According to the most recent data from Building Society Nationwide, house prices increased by 0.4 percent per month and 30.9 percent annually. This contrasted with growth rates of 0.1 and 4.1 percent in January, respectively. February is the sixth consecutive month that the monthly figure has increased.
Lower mortgage rates and lessening affordability pressures have begun to entice some buyers back to the market, which is contributing to the market's resilience. Prospective homeowners have more purchasing power now that interest rates are declining and wage growth exceeded inflation in home prices last year.
Nevertheless, difficulties still exist. When buying a home, the typical first-time buyer now pays five times their yearly salary, according to research released earlier this year by Nationwide. The long-term average of 3.9 times earnings is much lower than this.

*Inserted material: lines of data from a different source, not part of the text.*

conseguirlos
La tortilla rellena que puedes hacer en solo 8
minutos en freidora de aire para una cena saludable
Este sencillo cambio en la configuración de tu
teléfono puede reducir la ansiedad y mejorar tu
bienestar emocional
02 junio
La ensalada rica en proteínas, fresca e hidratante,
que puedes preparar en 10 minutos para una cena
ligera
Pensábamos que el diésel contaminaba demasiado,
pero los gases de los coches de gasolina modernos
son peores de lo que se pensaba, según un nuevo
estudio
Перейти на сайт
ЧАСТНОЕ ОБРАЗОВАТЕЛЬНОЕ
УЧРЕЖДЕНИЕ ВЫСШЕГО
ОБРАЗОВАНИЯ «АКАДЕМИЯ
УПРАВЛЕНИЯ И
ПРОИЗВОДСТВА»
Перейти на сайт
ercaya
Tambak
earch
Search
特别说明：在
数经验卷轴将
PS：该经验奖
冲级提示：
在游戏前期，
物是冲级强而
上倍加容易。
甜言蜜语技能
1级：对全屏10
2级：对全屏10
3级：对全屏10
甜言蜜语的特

Continuous pressures on affordability are probably going to keep home prices in check throughout the year, especially after stamp duty thresholds drop at the beginning of April, making it more costly for many people to buy a home.

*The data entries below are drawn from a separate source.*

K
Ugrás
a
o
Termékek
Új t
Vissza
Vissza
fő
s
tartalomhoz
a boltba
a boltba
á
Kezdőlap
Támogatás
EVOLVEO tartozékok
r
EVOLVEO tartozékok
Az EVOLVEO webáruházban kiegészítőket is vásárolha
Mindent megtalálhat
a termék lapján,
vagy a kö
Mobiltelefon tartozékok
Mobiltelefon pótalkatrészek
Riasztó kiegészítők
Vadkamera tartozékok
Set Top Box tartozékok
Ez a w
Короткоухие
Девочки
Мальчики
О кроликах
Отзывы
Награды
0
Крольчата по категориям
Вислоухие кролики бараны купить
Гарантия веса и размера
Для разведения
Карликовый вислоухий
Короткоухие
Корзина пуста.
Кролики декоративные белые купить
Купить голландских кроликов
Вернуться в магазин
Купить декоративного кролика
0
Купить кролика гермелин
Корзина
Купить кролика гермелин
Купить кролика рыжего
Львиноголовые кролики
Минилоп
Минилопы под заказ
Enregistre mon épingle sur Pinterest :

In the upcoming months, household budgets will also suffer because inflation is predicted to increase to 3 percent in the third quarter. Additionally, a number of bill increases that impact everything from energy bills to council tax are scheduled for April. Additionally, adjustments to employers' National Insurance contributions may slow wage growth starting on this date.
Robert Gardner, Nationwide's chief economist, commented on the most recent data, saying: "Despite persistent affordability issues, housing market activity has held up well in recent months. In fact, overall housing transactions increased by 14% in the second half of 2024 compared to the same period in 2023, indicating a discernible improvement.

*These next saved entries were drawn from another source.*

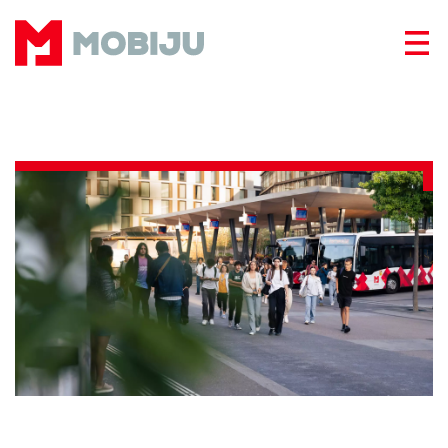
Panneau de gestion des cookies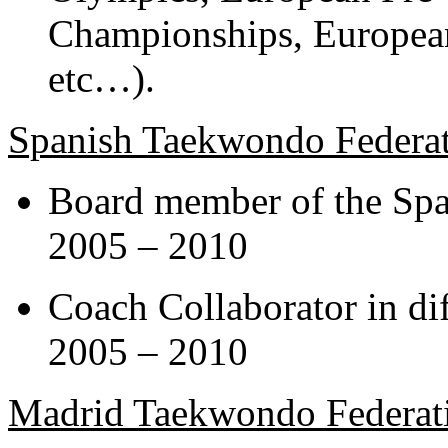
Championships, Europea
etc…).
Spanish Taekwondo Federa
Board member of the Span
2005 – 2010
Coach Collaborator in di
2005 – 2010
Madrid Taekwondo Federat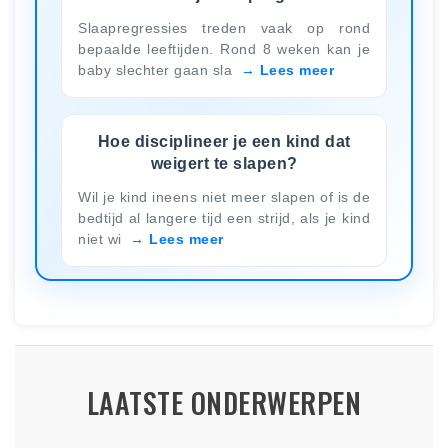
Slaapregressies treden vaak op rond
bepaalde leeftijden. Rond 8 weken kan je
baby slechter gaan sla
Lees meer
Hoe disciplineer je een kind dat
weigert te slapen?
Wil je kind ineens niet meer slapen of is de
bedtijd al langere tijd een strijd, als je kind
niet wi
Lees meer
LAATSTE ONDERWERPEN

"Total transactions for 2024, however, were only slightly (6 percent) less than those that existed prior to the pandemic in 2019."
A "jump of transactions in March" and a "corresponding period of weakness in the following months" are anticipated as a result of impending stamp duty changes, he continued.
What is causing the housing market to be so active?
With mortgage completions for 2024 only 5% below 2019 levels, data from Nationwide indicates that first-time buyer transactions continued to improve throughout the year.
According to Gardner, "this represents a solid performance, given the interest rate environment." For instance, borrowers who have a 25% deposit on a five-year fixed mortgage now pay about 4 percent, up from about 2 percent in 2019.
Activity has also been significantly influenced by cash transactions, which are currently 2% higher than they were before the pandemic.
The chart below illustrates how the recovery in buy-to-let sales has been more subdued. Given the recent reductions in tax breaks and increases in stamp duty rates for landlords, this may not come as a surprise. However, since some landlords make cash purchases, not all buy-to-let transactions are necessarily included in the data.
Purchases of homes by type of buyer.
Although overall activity levels have been strong in recent months, sellers should exercise caution when determining their asking price because of impending headwinds (Image credit: Nationwide). Changes in stamp duty combined with the growing cost of living are probably going to hinder the recovery in terms of transaction volumes.
Rightmove property expert Colleen Babcock stated earlier this month that new sellers are already beginning to exercise some price restraint. "Agents report that some of the steam is coming from new sellers price expectations to fit the changing market conditions, which is a sensible reaction to attract buyer interest and will also help to support activity levels," she said.